According to a 2005 study by international cancer collaborators, more than 30% of cancer could be prevented by avoiding key risk factors which include: tobacco use, being overweight, low fruit and vegetable intake, physical inactivity and alcohol use.
- increase avoidance of the risk factors listed above
- vaccinate against human papilloma virus (HPV) and hepatitis B virus (HBV)

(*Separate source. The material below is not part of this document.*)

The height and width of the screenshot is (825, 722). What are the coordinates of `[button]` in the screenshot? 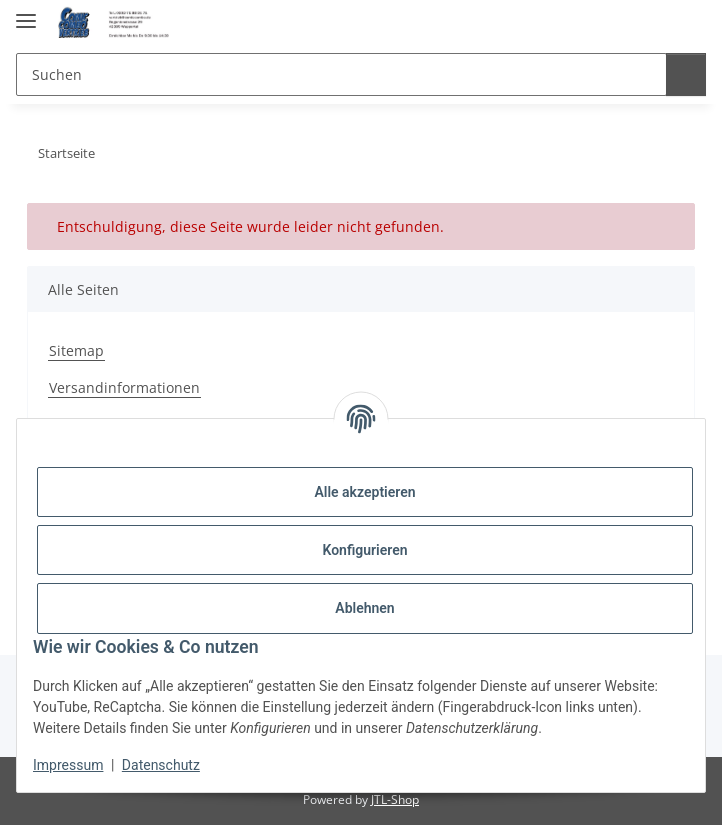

- control occupational hazards
- reduce exposure to sunlight
About one-third of the cancer burden could be decreased if cases were detected and treated early. Early detection of cancer is based on the observation that treatment is more effective when cancer is detected earlier. The aim is to detect the cancer when it is localized (before metastasis). There are two components of early detection efforts:
- Education to help people recognize early signs of cancer and seek prompt medical attention for symptoms, which might include: lumps, sores, persistent indigestion, persistent coughing, and bleeding from the body's orifices.
- Screening programmes to identify early cancer or pre-cancer before signs are recognizable, including mammography for breast cancer, and cytology (a "pap smear") for cervical cancer.
Treatment and care
- Treatment aims to cure, prolong life and improve quality of life for patients. Some of the most common cancer types, such as breast cancer, cervical cancer and colorectal cancer, have high cure rates when detected early and treated according to best practice. Principal treatment methods are surgery, radiotherapy and chemotherapy. Fundamental for adequate treatment is an accurate diagnosis through imaging technology (ultrasound, endoscopy or radiography) and laboratory (pathology) investigations.
- Relief from pain and other problems can be achieved in over 90% of cancer patients through palliative care. Effective ways exist to provide palliative care for patients and their families in low resource settings.